Hats off to Aberdeen

As I slowly lower my hands I realise hurricane Aberdeen has claimed another victim. Not only does my hair look like I have had electro shock therapy but my beloved hat is gone. Even though I had desperately clung to my hood despite 100 mph winds altered large structures around me I was doing this in a vain attempt the save them both from a terrible fate. So now as I hastily rush for the bus I am met by stares and whispering due to the general public’s surprise at seeing an escaped mental patient clinging desperately to her juicy Couture handbag as it whips from side to side on Belmont Street.

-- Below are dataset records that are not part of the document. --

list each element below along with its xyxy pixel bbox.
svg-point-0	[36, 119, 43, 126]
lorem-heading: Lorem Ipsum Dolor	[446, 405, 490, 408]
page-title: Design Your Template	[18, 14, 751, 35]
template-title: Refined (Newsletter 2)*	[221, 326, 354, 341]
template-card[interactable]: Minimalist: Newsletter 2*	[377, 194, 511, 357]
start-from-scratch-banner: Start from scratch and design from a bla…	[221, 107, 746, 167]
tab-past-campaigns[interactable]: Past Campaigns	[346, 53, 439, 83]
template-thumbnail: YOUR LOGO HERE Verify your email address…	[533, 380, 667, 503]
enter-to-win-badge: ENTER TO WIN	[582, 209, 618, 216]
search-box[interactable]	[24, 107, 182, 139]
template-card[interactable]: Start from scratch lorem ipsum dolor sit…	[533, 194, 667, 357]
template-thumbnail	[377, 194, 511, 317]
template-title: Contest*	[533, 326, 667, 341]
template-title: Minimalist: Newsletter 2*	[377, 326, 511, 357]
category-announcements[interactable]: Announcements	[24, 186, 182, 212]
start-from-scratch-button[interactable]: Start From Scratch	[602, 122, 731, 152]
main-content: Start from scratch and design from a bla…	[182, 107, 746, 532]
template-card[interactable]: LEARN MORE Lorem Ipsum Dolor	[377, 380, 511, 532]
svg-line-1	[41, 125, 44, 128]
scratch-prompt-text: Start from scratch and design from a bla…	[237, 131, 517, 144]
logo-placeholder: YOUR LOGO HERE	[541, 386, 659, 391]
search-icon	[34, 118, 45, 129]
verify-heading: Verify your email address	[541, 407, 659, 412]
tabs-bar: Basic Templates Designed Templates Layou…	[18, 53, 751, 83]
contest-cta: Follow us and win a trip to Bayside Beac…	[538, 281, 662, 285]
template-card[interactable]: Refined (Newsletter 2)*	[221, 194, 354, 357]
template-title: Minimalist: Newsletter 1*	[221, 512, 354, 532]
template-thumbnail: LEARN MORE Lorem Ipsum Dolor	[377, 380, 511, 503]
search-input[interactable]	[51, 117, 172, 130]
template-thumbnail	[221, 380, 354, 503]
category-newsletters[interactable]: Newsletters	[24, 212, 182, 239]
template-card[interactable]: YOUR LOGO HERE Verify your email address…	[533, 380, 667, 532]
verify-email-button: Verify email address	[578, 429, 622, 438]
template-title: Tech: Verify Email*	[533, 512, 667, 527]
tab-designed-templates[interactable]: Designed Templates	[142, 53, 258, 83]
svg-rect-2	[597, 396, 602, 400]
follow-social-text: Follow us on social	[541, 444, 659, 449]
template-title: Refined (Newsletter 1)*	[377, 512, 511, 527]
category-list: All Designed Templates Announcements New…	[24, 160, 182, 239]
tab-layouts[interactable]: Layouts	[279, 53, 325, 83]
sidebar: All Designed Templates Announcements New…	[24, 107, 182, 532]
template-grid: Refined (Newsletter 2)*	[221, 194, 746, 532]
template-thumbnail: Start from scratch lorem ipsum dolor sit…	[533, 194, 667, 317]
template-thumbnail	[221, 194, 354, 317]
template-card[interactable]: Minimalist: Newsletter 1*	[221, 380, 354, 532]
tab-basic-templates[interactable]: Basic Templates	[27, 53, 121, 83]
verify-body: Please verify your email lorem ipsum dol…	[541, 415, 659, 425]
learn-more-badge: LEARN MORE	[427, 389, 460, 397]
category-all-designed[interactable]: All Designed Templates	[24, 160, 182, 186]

After confirming it from my bank manager (aka my mum) I began my search for the perfect hat. Many things must of course be put into consideration in this all important decision. My round face reminiscent of a football prohibits the wearing of beanies unless I want to look like Cartman from South Park. Taking inspiration my magazine seemed like a good idea at the time until a picture of Rihanna sporting a bell boy’s hat was blazed across the page. I find that since I do not own a black and white hat I should avoid the Postman Pat look, although on second thoughts the latest Royal Mail strike could tempt me into the profession. As I continue my exhausting journey through black hole that is the internet red bull and jelly babies at the ready I find the perfect hat………the one I had. Now after having my sudden moment of eureka and blinding my flatmates with the light bulb of knowledge I revert back to sulking and mourn over my lost hat with the black clothes at the ready.

Monday 12 October 2009

Fashion is for the top shelf

After ignoring all rational opinions I idiotically signed myself up for another year at the day release prison often referred to as student accommodation. If the brick walls weren’t enough to defer me then the all night parties should have done the job. Yet here I am sitting on furniture salvaged from Del Boy (yes they are that bad) looking longingly at the luxury apartments just beyond the looming shadow the penitentiary creates. The final nail in the coffin is the cupboard they call a wardrobe. As I first opened the creaky MDF door a red mist descended, where do the handbags go? Well apparently I am supposed to cram my beloved collection into a shelf about wide enough to store this years Vogue September issue and not much else.


As I take a deep breath and remember it is my careless fault that I am in this predicament I continue with my student lifestyle which of course entails venturing out on a Saturday night. I emerge from the bathroom to discover another flaw in their master plan for compact living. The wise idea for a wet room now has the room looking like the set of Poseidon, I half expected Richard Dreyfuss to come paddling through and point me to the exit. Of course my first reaction was to save the valuables which included my battered copy of Twilight, my Uggs and my flat mate’s DVDs. I was at least content that the precious handbags were untouched as they perch high in my room as if lording over their kingdom. So high up in fact that they have thoughtfully provided me with shelves to climb so I can ascend to their level. So now with just the smell of cheap damp nylon to remind me of this week’s mishap, I am relaxed knowing that when (not if) this occurs again the kingdom of handbags will be safe.